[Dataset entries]
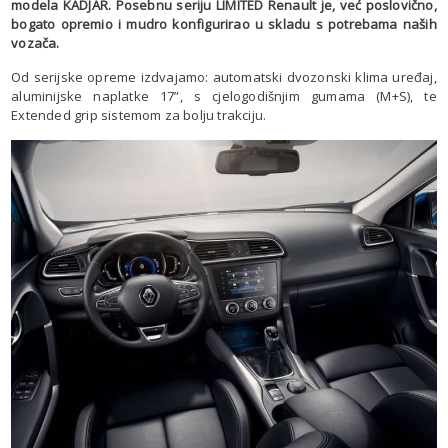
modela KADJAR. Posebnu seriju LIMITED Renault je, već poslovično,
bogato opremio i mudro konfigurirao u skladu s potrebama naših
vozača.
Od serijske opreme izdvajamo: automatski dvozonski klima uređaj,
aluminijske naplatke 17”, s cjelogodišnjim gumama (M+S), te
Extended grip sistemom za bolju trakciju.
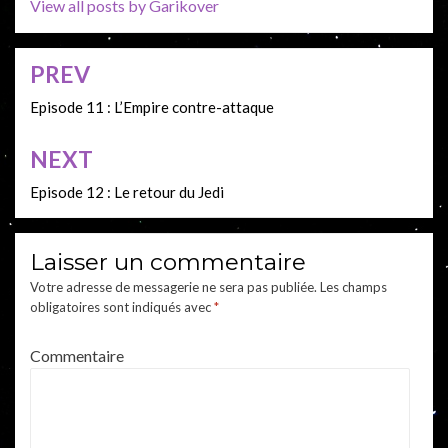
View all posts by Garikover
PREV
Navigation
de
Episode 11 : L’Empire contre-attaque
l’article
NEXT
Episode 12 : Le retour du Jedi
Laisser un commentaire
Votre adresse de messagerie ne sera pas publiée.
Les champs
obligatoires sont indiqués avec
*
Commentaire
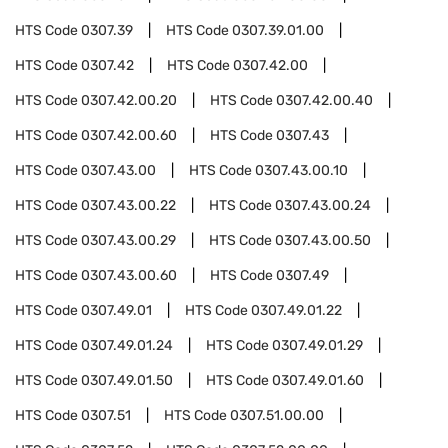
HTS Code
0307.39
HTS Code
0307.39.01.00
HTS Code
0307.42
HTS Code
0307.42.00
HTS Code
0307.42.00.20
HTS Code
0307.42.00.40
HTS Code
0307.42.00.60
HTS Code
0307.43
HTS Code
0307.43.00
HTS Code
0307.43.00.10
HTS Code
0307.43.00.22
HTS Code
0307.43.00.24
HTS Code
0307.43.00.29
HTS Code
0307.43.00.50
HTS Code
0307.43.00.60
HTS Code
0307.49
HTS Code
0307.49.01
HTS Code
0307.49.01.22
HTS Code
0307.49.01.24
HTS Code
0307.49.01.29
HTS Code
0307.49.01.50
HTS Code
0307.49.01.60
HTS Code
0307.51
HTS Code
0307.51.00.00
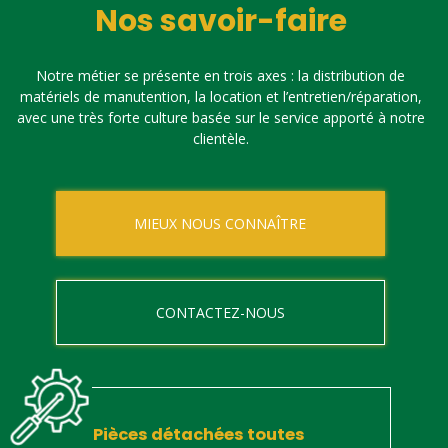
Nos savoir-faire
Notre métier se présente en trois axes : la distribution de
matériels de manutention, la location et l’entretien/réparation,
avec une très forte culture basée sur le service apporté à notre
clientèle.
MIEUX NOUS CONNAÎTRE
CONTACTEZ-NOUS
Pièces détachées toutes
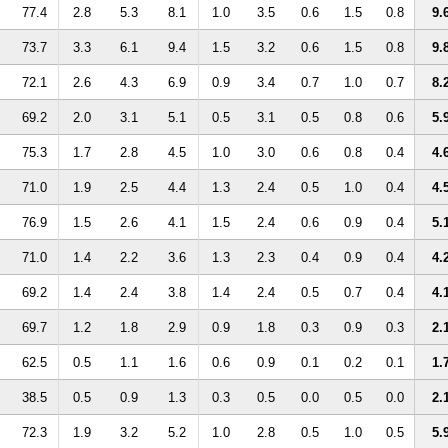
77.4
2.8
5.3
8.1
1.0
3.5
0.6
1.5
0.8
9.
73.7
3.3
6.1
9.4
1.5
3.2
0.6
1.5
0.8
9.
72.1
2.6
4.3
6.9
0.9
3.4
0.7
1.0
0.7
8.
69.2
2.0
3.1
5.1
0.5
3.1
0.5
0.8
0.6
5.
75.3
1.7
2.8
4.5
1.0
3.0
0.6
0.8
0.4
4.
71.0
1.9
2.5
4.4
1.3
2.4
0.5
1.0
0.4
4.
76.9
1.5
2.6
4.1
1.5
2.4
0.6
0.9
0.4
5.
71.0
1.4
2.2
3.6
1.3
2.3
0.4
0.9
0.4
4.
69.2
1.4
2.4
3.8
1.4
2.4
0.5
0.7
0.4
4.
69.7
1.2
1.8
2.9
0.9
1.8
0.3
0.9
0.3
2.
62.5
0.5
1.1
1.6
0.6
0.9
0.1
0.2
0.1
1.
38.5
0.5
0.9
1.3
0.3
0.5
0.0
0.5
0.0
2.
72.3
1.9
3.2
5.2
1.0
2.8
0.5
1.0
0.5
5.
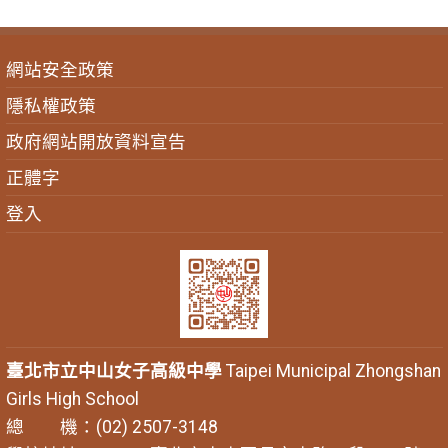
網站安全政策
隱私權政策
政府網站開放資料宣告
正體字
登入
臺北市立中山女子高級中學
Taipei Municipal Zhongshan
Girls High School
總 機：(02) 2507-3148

* * *

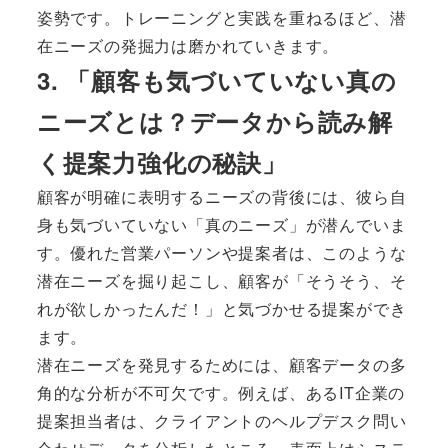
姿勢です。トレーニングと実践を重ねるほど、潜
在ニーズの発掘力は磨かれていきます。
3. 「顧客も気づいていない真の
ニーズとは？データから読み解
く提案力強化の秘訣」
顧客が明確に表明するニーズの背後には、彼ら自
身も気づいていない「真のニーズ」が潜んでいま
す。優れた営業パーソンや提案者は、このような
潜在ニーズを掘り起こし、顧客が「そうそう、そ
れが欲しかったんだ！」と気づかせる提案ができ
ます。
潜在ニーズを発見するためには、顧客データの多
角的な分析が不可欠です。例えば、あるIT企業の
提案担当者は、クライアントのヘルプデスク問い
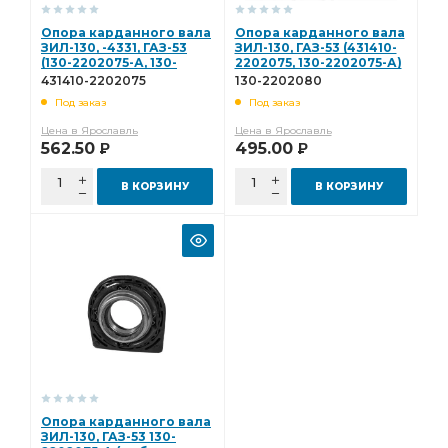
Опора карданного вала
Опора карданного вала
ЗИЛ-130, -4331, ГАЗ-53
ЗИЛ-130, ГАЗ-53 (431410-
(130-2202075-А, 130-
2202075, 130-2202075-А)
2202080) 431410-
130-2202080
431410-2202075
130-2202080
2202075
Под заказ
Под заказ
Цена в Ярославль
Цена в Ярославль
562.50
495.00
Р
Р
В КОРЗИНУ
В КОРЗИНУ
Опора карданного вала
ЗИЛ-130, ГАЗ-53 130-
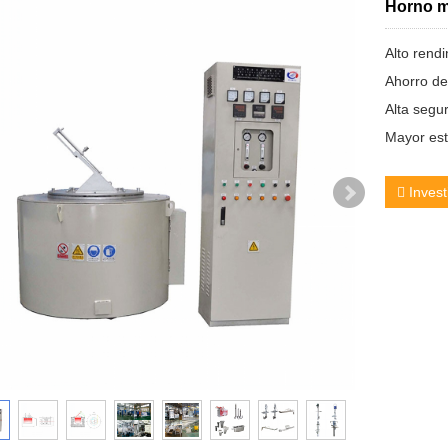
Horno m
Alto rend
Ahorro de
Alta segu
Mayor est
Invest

• _WORK ORDER_: From the entries above, give again exactly the lines running from the line with "modela KADJAR. Posebnu" to the line with "Extended grip sistemom za bolju trakciju."; include both of those lines.

• _RESULT OF THIS EXERCISE_:
modela KADJAR. Posebnu seriju LIMITED Renault je, već poslovično,
bogato opremio i mudro konfigurirao u skladu s potrebama naših
vozača.
Od serijske opreme izdvajamo: automatski dvozonski klima uređaj,
aluminijske naplatke 17”, s cjelogodišnjim gumama (M+S), te
Extended grip sistemom za bolju trakciju.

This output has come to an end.